A few soldiers shifted, unsure if they should be offended. Du ignored them.
"By order of the Regent of Qi," he said, voice carrying cleanly, "this hall and these tablets are declared unauthorized instruments of law. Seditious, in the precise phrasing."
Silence tightened. Even the fish stopped dripping.
Sun Wei took a breath that tasted of clay and river damp. "You have the order?" he asked.
Du drew the scroll-tube out and held it up. The red wax gleamed.
"I do," he said.
"Then we follow our law as written," Shuye said cheerfully, popping up at Sun Wei's shoulder with a ledger already open. "No soldier seizes anything in this hall without witness and record. You have a mandate. We have witnesses. Sit. We'll make a note."
A ripple of uneasy laughter. Lin Chang hid a smile under her hand.
Du's eyes sparked. "Your law does not bind the Regent," he said.
"No," Sun Wei agreed. "It binds us. Which means if we break it, we answer to these faces." He swept a hand at the townsfolk. "You have your paper, Captain. Let it meet our clay properly. Or are you afraid of ink being weighed?"
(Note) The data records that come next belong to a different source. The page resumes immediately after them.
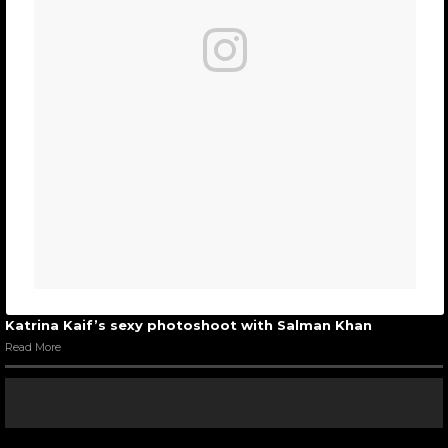
Katrina Kaif’s sexy photoshoot with Salman Khan
Read More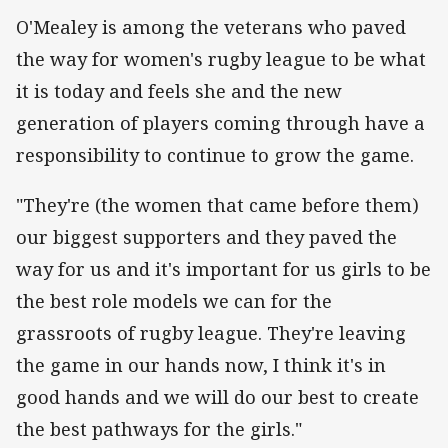
O'Mealey is among the veterans who paved
the way for women's rugby league to be what
it is today and feels she and the new
generation of players coming through have a
responsibility to continue to grow the game.
"They're (the women that came before them)
our biggest supporters and they paved the
way for us and it's important for us girls to be
the best role models we can for the
grassroots of rugby league. They're leaving
the game in our hands now, I think it's in
good hands and we will do our best to create
the best pathways for the girls."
One of Du's lieutenants, a young man with the sort of eager jaw that breaks easily, snapped, "You will show respect to—"
Du cut him off with a tiny gesture. "Record," he said curtly.
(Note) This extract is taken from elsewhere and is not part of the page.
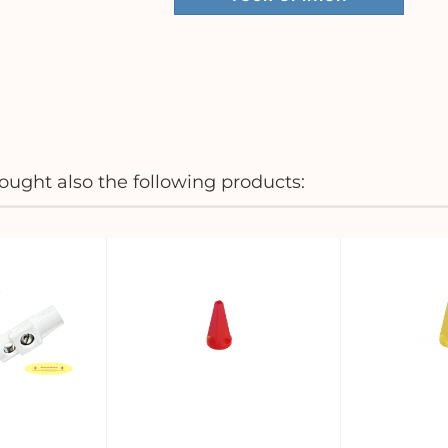
ught also the following products:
Shuye blinked, then grinned wide. "Name and title?" he asked, brush poised.
"Du Yan," the captain said. "Third Banner, Southern Crossing Garrison."
Shuye wrote it down in neat strokes. "Order presented?" he asked.
Du tapped the scroll-tube. "By the Regent: to seize any seditious tablets, detain ringleaders resisting lawful inspection, and report on any… organized insolence."
He let his gaze slide pointedly over Lin Chang, Chen Rui, and Sun Wei in turn.
Shuye inscribed the words seize, detain, organized with a care that felt almost like mockery.
The crowd stirred. This was new: watching a man with authority walk himself into other people's record.
Sun Wei spoke before anyone else could throw their temper into the room.
"Then we have a dispute," he said. "Between the Regent's ink and our clay. Between an order that calls us seditious and a law that says no seizing in this hall without witness and record." He nodded toward the townsfolk. "Witness we have. Record we're making. So the only question is whether seizing happens."
The eager lieutenant took a step toward the pillar. "We can solve that—"
"Stop," Du said.
The word was not loud. It carried like a knife.
He did not look at the tablets as he spoke next. He looked at his men.
"The Regent commands," he said. "We obey. But we obey as soldiers, not butchers. The order says: seize seditious tablets. It does not say: spill blood in a merchant's hall."
He turned toward the pillar and, at last, let his gaze rest on the carved characters.
"Your law," he said slowly, "is written on wood for anyone to read. Mine is carried by men who've never seen the places their ink hits." He addressed the room more than Sun Wei now. "We are told this is sedition because it makes people listen to someone else's words."
Wei's voice echoed in Sun Wei's head: You can refuse. Ziyan's followed: Bend. Don't break.